(Beginning of DATA PROVIDED)
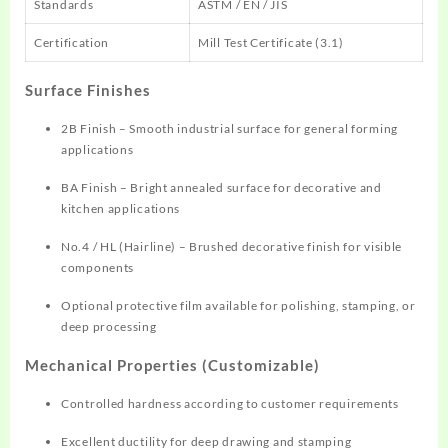
Standards
ASTM / EN / JIS
Certification
Mill Test Certificate (3.1)
Surface Finishes
2B Finish – Smooth industrial surface for general forming
applications
BA Finish – Bright annealed surface for decorative and
kitchen applications
No.4 / HL (Hairline) – Brushed decorative finish for visible
components
Optional protective film available for polishing, stamping, or
deep processing
Mechanical Properties (Customizable)
Controlled hardness according to customer requirements
Excellent ductility for deep drawing and stamping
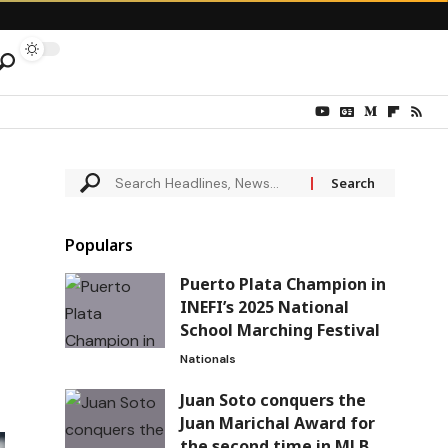
Populars
Puerto Plata Champion in
INEFI’s 2025 National
School Marching Festival
Nationals
Juan Soto conquers the
Juan Marichal Award for
the second time in MLB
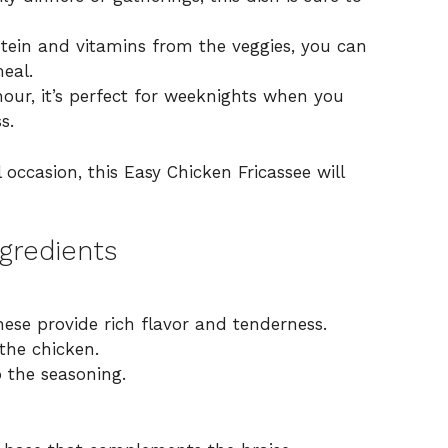
otein and vitamins from the veggies, you can
meal.
our, it’s perfect for weeknights when you
s.
l occasion, this Easy Chicken Fricassee will
gredients
ese provide rich flavor and tenderness.
the chicken.
 the seasoning.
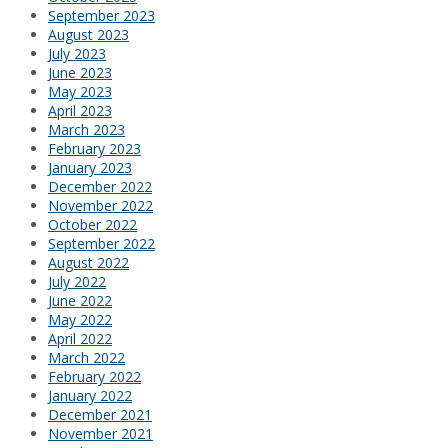
September 2023
August 2023
July 2023
June 2023
May 2023
April 2023
March 2023
February 2023
January 2023
December 2022
November 2022
October 2022
September 2022
August 2022
July 2022
June 2022
May 2022
April 2022
March 2022
February 2022
January 2022
December 2021
November 2021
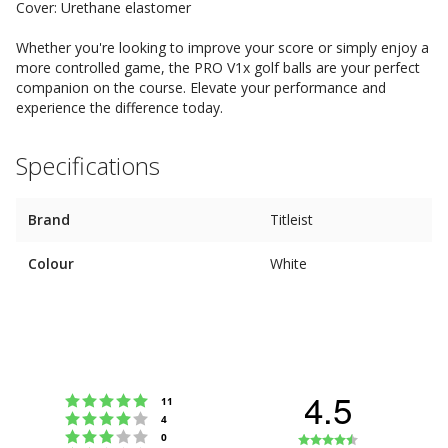
Cover: Urethane elastomer
Whether you're looking to improve your score or simply enjoy a
more controlled game, the PRO V1x golf balls are your perfect
companion on the course. Elevate your performance and
experience the difference today.
Specifications
Brand
Titleist
Colour
White
4.5
Rating 5 out of 5 stars
votes
11
Rating 4 out of 5 stars
votes
4
Rating 3 out of 5 stars
Rating
votes
0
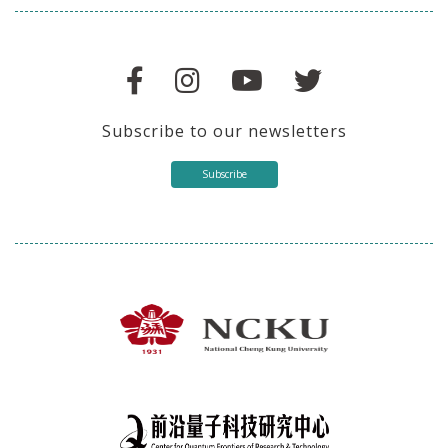
Subscribe to our newsletters
Subscribe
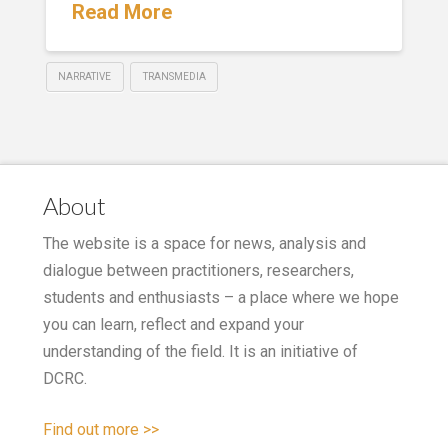
Read More
NARRATIVE
TRANSMEDIA
About
The website is a space for news, analysis and
dialogue between practitioners, researchers,
students and enthusiasts – a place where we hope
you can learn, reflect and expand your
understanding of the field. It is an initiative of
DCRC.
Find out more >>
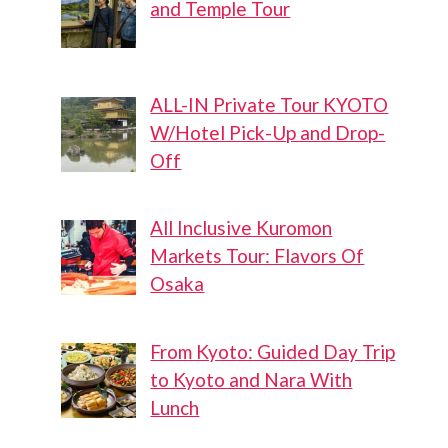
and Temple Tour
ALL-IN Private Tour KYOTO
W/Hotel Pick-Up and Drop-
Off
All Inclusive Kuromon
Markets Tour: Flavors Of
Osaka
From Kyoto: Guided Day Trip
to Kyoto and Nara With
Lunch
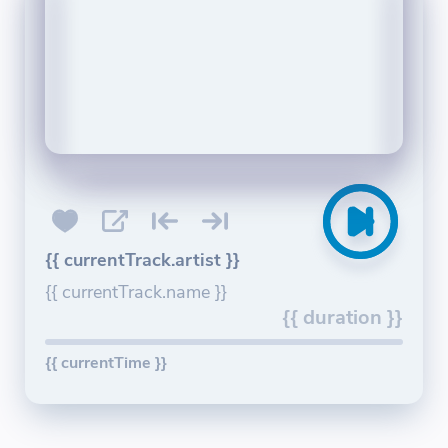
{{ currentTrack.artist }}
{{ currentTrack.name }}
{{ duration }}
{{ currentTime }}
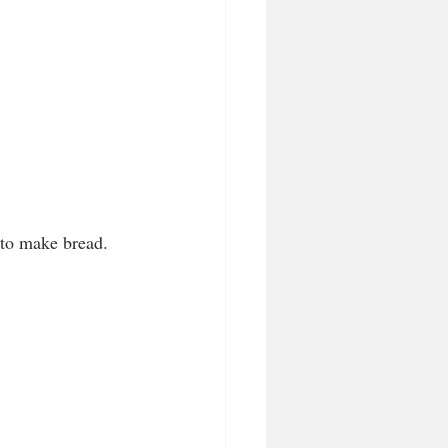
 to make bread.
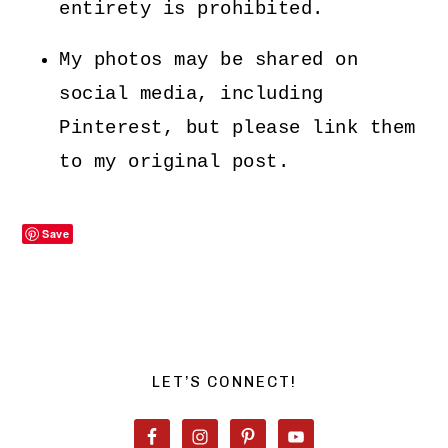
entirety is prohibited.
My photos may be shared on
social media, including
Pinterest, but please link them
to my original post.
Save
PRIMARY
SIDEBAR
LET’S CONNECT!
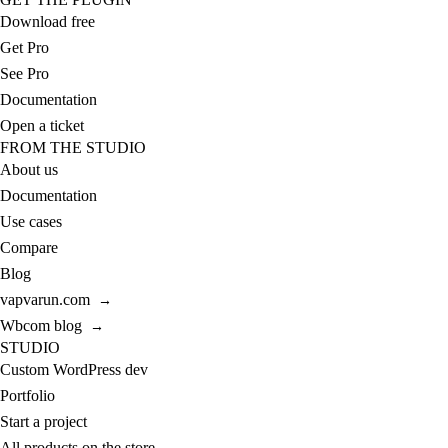
Download free
Get Pro
See Pro
Documentation
Open a ticket
FROM THE STUDIO
About us
Documentation
Use cases
Compare
Blog
vapvarun.com
→
Wbcom blog
→
STUDIO
Custom WordPress dev
Portfolio
Start a project
All products on the store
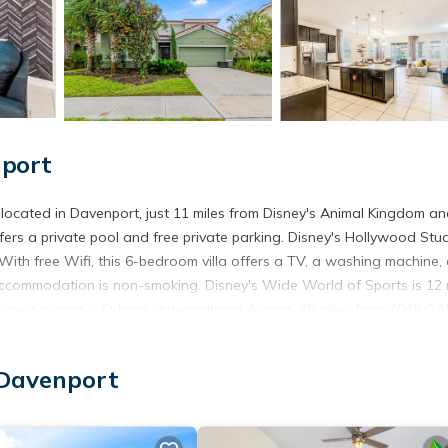
nport
ocated in Davenport, just 11 miles from Disney's Animal Kingdom an
fers a private pool and free private parking. Disney's Hollywood Stud
 With free Wifi, this 6-bedroom villa offers a TV, a washing machine,
ccommodation is non-smoking. Disney's Wide World of Sports is 12 
nearest airport is Orlando International Airport, 29 miles from 7049
ocated in Davenport.
 Davenport
 has several amenities that would guarantee your comfort. These ameni
 This is a good star rated property . Coming to Davenport and needing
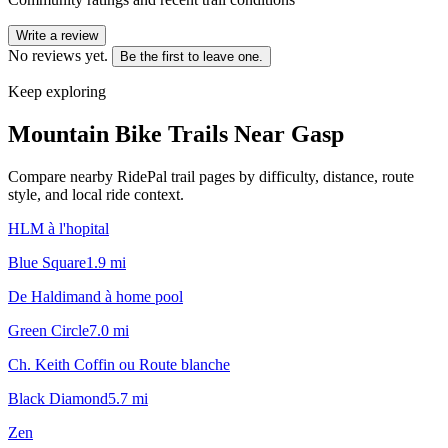
Write a review
No reviews yet.
Be the first to leave one.
Keep exploring
Mountain Bike Trails Near
Gasp
Compare nearby RidePal trail pages by difficulty, distance, route
style, and local ride context.
HLM à l'hopital
Blue Square
1.9
mi
De Haldimand à home pool
Green Circle
7.0
mi
Ch. Keith Coffin ou Route blanche
Black Diamond
5.7
mi
Zen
(End of DATA PROVIDED)
• WORK ORDER:
Images stay out, but the rest of the records must be retyped exactly.

• TASK SOLUTION:
Standards
ASTM / EN / JIS
Certification
Mill Test Certificate (3.1)
Surface Finishes
2B Finish – Smooth industrial surface for general forming
applications
BA Finish – Bright annealed surface for decorative and
kitchen applications
No.4 / HL (Hairline) – Brushed decorative finish for visible
components
Optional protective film available for polishing, stamping, or
deep processing
Mechanical Properties (Customizable)
Controlled hardness according to customer requirements
Excellent ductility for deep drawing and stamping
Populars
Puerto Plata Champion in
INEFI’s 2025 National
School Marching Festival
Nationals
Juan Soto conquers the
Juan Marichal Award for
the second time in MLB
otein and vitamins from the veggies, you can
meal.
our, it’s perfect for weeknights when you
s.
l occasion, this Easy Chicken Fricassee will
gredients
ese provide rich flavor and tenderness.
the chicken.
 the seasoning.
September 2023
August 2023
July 2023
June 2023
May 2023
April 2023
March 2023
February 2023
January 2023
December 2022
November 2022
October 2022
September 2022
August 2022
July 2022
June 2022
May 2022
April 2022
March 2022
February 2022
January 2022
December 2021
November 2021
Cover: Urethane elastomer
Whether you're looking to improve your score or simply enjoy a
more controlled game, the PRO V1x golf balls are your perfect
companion on the course. Elevate your performance and
experience the difference today.
Specifications
Brand
Titleist
Colour
White
4.5
Rating 5 out of 5 stars
votes
11
Rating 4 out of 5 stars
votes
4
Rating 3 out of 5 stars
Rating
votes
0
Subscribe to our newsletters
Subscribe
Read More
NARRATIVE
TRANSMEDIA
About
The website is a space for news, analysis and
dialogue between practitioners, researchers,
students and enthusiasts – a place where we hope
you can learn, reflect and expand your
understanding of the field. It is an initiative of
DCRC.
Find out more >>
and Temple Tour
ALL-IN Private Tour KYOTO
W/Hotel Pick-Up and Drop-
Off
All Inclusive Kuromon
Markets Tour: Flavors Of
Osaka
From Kyoto: Guided Day Trip
to Kyoto and Nara With
Lunch
{{ currentTrack.artist }}
{{ currentTrack.name }}
{{ duration }}
{{ currentTime }}
 to make bread.
entirety is prohibited.
My photos may be shared on
social media, including
Pinterest, but please link them
to my original post.
Save
PRIMARY
SIDEBAR
LET’S CONNECT!
Download free
Get Pro
See Pro
Documentation
Open a ticket
FROM THE STUDIO
About us
Documentation
Use cases
Compare
Blog
vapvarun.com
→
Wbcom blog
→
STUDIO
Custom WordPress dev
Portfolio
Start a project
All products on the store
nport
ocated in Davenport, just 11 miles from Disney's Animal Kingdom an
fers a private pool and free private parking. Disney's Hollywood Stud
 With free Wifi, this 6-bedroom villa offers a TV, a washing machine,
ccommodation is non-smoking. Disney's Wide World of Sports is 12 
nearest airport is Orlando International Airport, 29 miles from 7049
ocated in Davenport.
 Davenport
 has several amenities that would guarantee your comfort. These ameni
 This is a good star rated property . Coming to Davenport and needing
Write a review
No reviews yet.
Be the first to leave one.
Keep exploring
Mountain Bike Trails Near
Gasp
Compare nearby RidePal trail pages by difficulty, distance, route
style, and local ride context.
HLM à l'hopital
Blue Square
1.9
mi
De Haldimand à home pool
Green Circle
7.0
mi
Ch. Keith Coffin ou Route blanche
Black Diamond
5.7
mi
Zen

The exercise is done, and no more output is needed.